● Task goal:
Without any pictures, output the records exactly as they are.

● Information:
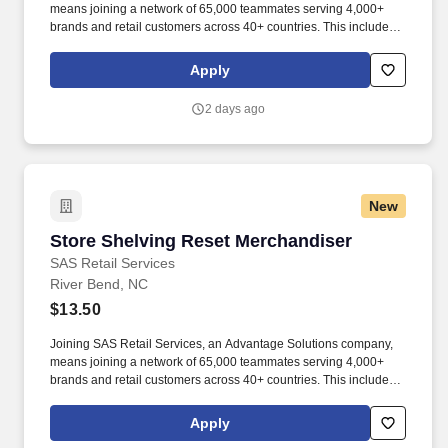
means joining a network of 65,000 teammates serving 4,000+
brands and retail customers across 40+ countries. This includes
building displays and end caps, resetting shelves with product
rotation, and tracking inventory to ensure that stores and
Apply
suppliers maximize sales opportunities.
2 days ago
New
Store Shelving Reset Merchandiser
Store Shelving Reset Merchandiser
SAS Retail Services
River Bend, NC
$13.50
Joining SAS Retail Services, an Advantage Solutions company,
means joining a network of 65,000 teammates serving 4,000+
brands and retail customers across 40+ countries. This includes
building displays and end caps, resetting shelves with product
rotation, and tracking inventory to ensure that stores and
Apply
suppliers maximize sales opportunities.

● Expected answer:
means joining a network of 65,000 teammates serving 4,000+
brands and retail customers across 40+ countries. This includes
building displays and end caps, resetting shelves with product
rotation, and tracking inventory to ensure that stores and
Apply
suppliers maximize sales opportunities.
2 days ago
New
Store Shelving Reset Merchandiser
Store Shelving Reset Merchandiser
SAS Retail Services
River Bend, NC
$13.50
Joining SAS Retail Services, an Advantage Solutions company,
means joining a network of 65,000 teammates serving 4,000+
brands and retail customers across 40+ countries. This includes
building displays and end caps, resetting shelves with product
rotation, and tracking inventory to ensure that stores and
Apply
suppliers maximize sales opportunities.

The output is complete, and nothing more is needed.